El personaje nació un poco de casualidad, como hijo tardío de un escritor que ya llevaba en su haber varios libros “serios” y que, un día, publicó La temporada de caza, una novela sobre su Sicilia natal, en un pueblo llamado imaginariamente Vigata. Finalmente, Andrea Camilleri ubicó en el mismo Vigata a su comisario Salvo Montalbano, hijo dilecto de la Sicilia campesina. Ahora Salamandra publica en un solo volumen las tres novelas publicadas entre 1994 y 1996, o sea, los tres primeros casos de Montalbano: La forma del agua, El perro de terracota y El ladrón de meriendas. Una introducción irresistible a un autor que sin proponérselo, renovó el género manteniéndose fiel a su tierra y singularizándose en la oleada internacional de novela negra que invade el planeta.

 Por Sergio Kiernan

Que nadie le diga a un escritor que el éxito llegó demasiado tarde, que la fama lo agarró con canas, que las liras entraron cuando ya estaba pensando en la jubilación. Andrea Camilleri se ganó la vida en el teatro y en la RAI, escribió muchos libros que no vendieron tanto y a los casi setenta años ya se había tallado esa cara encabronada que sólo un siciliano. Y entonces un éxito literario y luego uno comercial le cambiaron todo, lo tradujeron a decenas de idiomas y hasta le dieron una tribuna desde la que hacer algo realmente difícil en italiano: hablar bien de Sicilia, decir que es un lugar en el mundo que vale la pena. Lo hizo con un policial profundamente original y también provinciano que casi, casi, inventa un género. No es noir, no es deductivo, no es posmoderno ni refinado: la serie del inspector Montalbano puede ser definida como fundadora del relato policial costumbrista, mucho más interesado en el lenguaje cotidiano, la cabeza dura de los campesinos, la culinaria y los refranes que en resolver quién es el asesino. Con este policía de pago chico, resulta mucho más fascinante la tensión sexual y las broncas de clase que la solución del misterio.

El siciliano

Camilleri nació al sur de su isla sureña, en un pueblo con el inolvidable nombre de Porto Empedocle, en 1925, lo que matemáticamente le hizo pasar su infancia y adolescencia en el fascismo. Su último año de secundaria, 1943, fue una entrada al caos y, como escribió tanto después, a la libertad. Italia había efectivamente perdido la guerra, los Aliados le habían sacado su última colonia, Mussolini estaba por caer y Patton estaba bombardeando la costa siciliana preparando la invasión. El desorden era tal que hasta se podía mostrar alegría por lo que pasaba, y el pibe Camilleri recibió su diploma sin exámenes finales: los profesores se habían escapado al interior, estaban en la resistencia o los habían reclutado.

Todo esto, de paso, es la geografía afectiva y real de El perro de terracota, la segunda novela del tomo que Salamandra acaba de publicar en castellano, Los casos de Montalbano, reuniendo las primeras tres historias del inspector. Una es la algo insegura pero fascinante La forma del agua, el invento de personaje, locaciones y estilo. La segunda, la del perro, es la aparición del formato en su manera definitiva, y la tercera es un tejido social pocas veces más logrado, o al menos en forma sencilla. El mundo del detective Salvo Montalbano es el de la infancia de Camilleri.

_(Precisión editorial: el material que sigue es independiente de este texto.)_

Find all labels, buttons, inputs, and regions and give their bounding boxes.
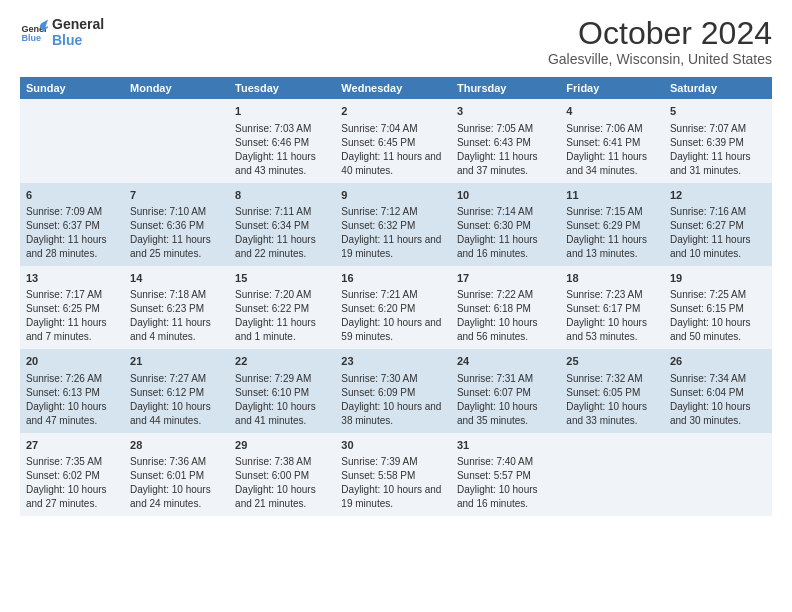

Pero antes de escribir, el siciliano tuvo que sobrevivir. Camilleri tiene más de un personaje de su edad que cuenta anécdotas de guerra o todavía se alegra de que la burocracia se olvidó de él, lo que significó salvarse de terminar congelado en Rusia, quemado en Libia o esclavizado en Alemania, nada menos. A principios de 1943, el padre de Andrea mandó a la familia al campo, a casa de parientes en Serradifalco, 55 kilómetros de la costa, de los bombardeos y los camisas negras que se hicieran ver. Pasaron los meses y un día “hubo un silencio” que se escuchaba hasta tierra adentro. Los alemanes se habían esfumado hacia el norte y los americanos avanzaban. Camilleri, 18 años cumplidos, agarró una bicicleta y empezó a pedalear cuesta abajo para ver si su padre estaba vivo. Hizo todo el camino en un día, esquivando tanques y saludando yanquis que, después de todo, venían a liberarlo.

En el camino vio algo que se le quemó en el cerebro: un soldado muerto, medio aplastado por un blindado, al que se le salían de un bolsillo unas cartas ya en su sobre y con el nombre y la dirección de una mujer. Camilleri las guardó pensando en mandarlas, pero se tentó de leerlas y descubrió que eran una larga acusación de infidelidad, una puteada en capítulos que no valía la pena despachar. Siguió pedaleando, llegó a Porto Empedocle, encontró a su padre lo más bien, se sintió hombre y se dejó robar la bicicleta, como un zonzo, mientras golpeaba a la puerta de un amigo.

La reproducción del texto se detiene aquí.